Hospitals are planning to ramp up the use of robots in the next one to three years -- and the momentum will include clinical applications as well as automating simple tasks.
“Robots can deliver value by automating manual and laborious tasks,” IDC Health Insights research director Mutaz Shegewi said. “But they will also be increasingly adopted for direct clinical applications and emergent use cases.”

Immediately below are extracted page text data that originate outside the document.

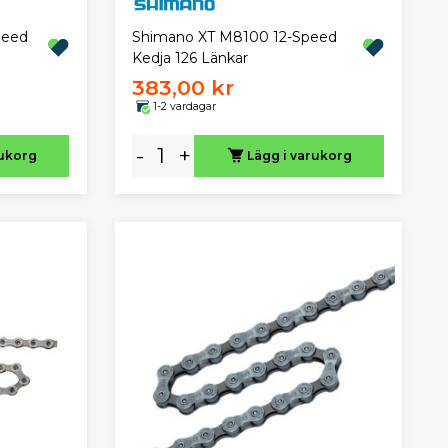
peed
Shimano XT M8100 12-Speed
Kedja 126 Länkar
383,00 kr
1-2 vardagar
-
+
rukorg
Lägg i varukorg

IDC investigated healthcare providers’ plans for both robots and drones. As of now, 31.3 percent of participants told IDC they have robots in action and the consultancy anticipates their use will become more common as healthcare entities better understand how they can automate processes, mitigate expenses and improve clinical care delivery.
The firm laid down a timeline of one to three years, during which adoption rates will increase for robots and three to five years for drones.
Whereas robots already have a foothold in healthcare, IDC found that, at least among the hospitals it queried, none of them are using drones today.
Low drone adoption is hardly surprising at this point. But early evidence of how they, too, can be used to improve clinical care came in a study wherein Swedish researchers found that drones carrying automated external defibrillators beat EMS respondents to rural heart attack victims by as much as 17 minutes.
Robots outpacing drones is something of a manufactured rivalry, of course, if only because the day will come when hospitals are putting both to work in different capacities. But as of now, at least according to IDC’s research, robots have the edge.